Exposure to the swine farm environment resulted in significant changes in the students' gut microbiota within one month, with a shift towards a composition more similar to that of full-time farm workers. This involved a decrease in Bacteroidetes and an increase in Proteobacteria, particularly Gammaproteobacteria. The changes partially reversed after three months of leaving the farm environment. Metagenomic analysis revealed a modest increase in the relative abundance of ARGs in the students' gut resistome during farm stay, with a 3.7% average increase. The types of AR genes impacted included β-lactamases, aminoglycoside resistance proteins, and chloramphenicol acetyltransferases. A substantial proportion (two-thirds) of new genes detected in the students' gut microbiota during the farm stay were also present in the environmental microbiome, strongly indicating microbial transmission. SourceTracker identified 142 species transmission events from various swine farm environments to the students' gut, including pathogenic species such as *Ruminococcus* spp., *Escherichia* spp., and *Pseudomonas putida*. Comparative genome analysis confirmed that these species were shared between students and their surrounding environment. Analysis of *E. coli* strains further revealed multiple clonal spread events between students, farm workers, and the farm environment. 25% of the ARGs in the students' microbiota co-localized with mobile genetic elements, indicating potential for horizontal gene transfer. Importantly, 41% of ARGs found in both human gut and environmental samples shared similar genetic contexts, including extended-spectrum β-lactamases (*bla*_CTX-M), *tet(X)*, and *qnrS*, suggesting direct gene sharing. Phenotypic resistance testing showed increases in resistance rates to multiple antibiotics among *E. coli* strains from students' samples, persisting to some degree after returning from the farm. The DBN model predicted that the observed changes in gut microbiota composition and resistome would partially reverse within 4-6 months after returning home.

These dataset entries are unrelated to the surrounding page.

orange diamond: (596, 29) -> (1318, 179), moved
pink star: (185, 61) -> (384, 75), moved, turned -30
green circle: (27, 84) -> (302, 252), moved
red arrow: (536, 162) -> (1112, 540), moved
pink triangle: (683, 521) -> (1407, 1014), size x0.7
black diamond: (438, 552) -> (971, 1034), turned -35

This study provides direct evidence that acute environmental changes can induce persistent remodeling of the human gut microbiota and resistome. The significant sharing of ARGs and bacteria between the swine farm environment and human hosts highlights the potential for environmental exposure to contribute to the spread of antibiotic resistance. The observation that some clinically relevant AR genes persisted even after the students left the farm environment warrants further investigation. While the study sample size is relatively small and limited to male participants, the consistent trends across different farms suggest a considerable impact of the swine farm environment on the human gut microbiome. Other confounding factors, such as diet and stress, could also influence the microbiome. The potential occupational hazards associated with working in such environments necessitate further research into the precise mechanisms of AR gene exchange and transmission to quantify these risks. Quantitative risk models are needed to better inform preventive measures.

This research demonstrates that short-term exposure to swine farm environments can significantly and persistently alter the human gut microbiome and resistome, highlighting the potential for environmental transmission of antibiotic resistance. While some changes revert over time, certain clinically relevant AR genes persist. Future studies should focus on expanding the study population, investigating the roles of various environmental reservoirs in AR gene transmission, and developing more precise quantitative risk models to guide effective mitigation strategies.

The study's relatively small sample size, limited to male participants, restricts the generalizability of findings. The cross-sectional design of the environmental samples prevents a full understanding of temporal dynamics within the swine farm ecosystem. The influence of confounding factors, such as dietary changes and stress, could not be fully controlled for. More comprehensive investigation is needed to fully understand the complex interplay of factors shaping the microbiome under this particular type of environmental change.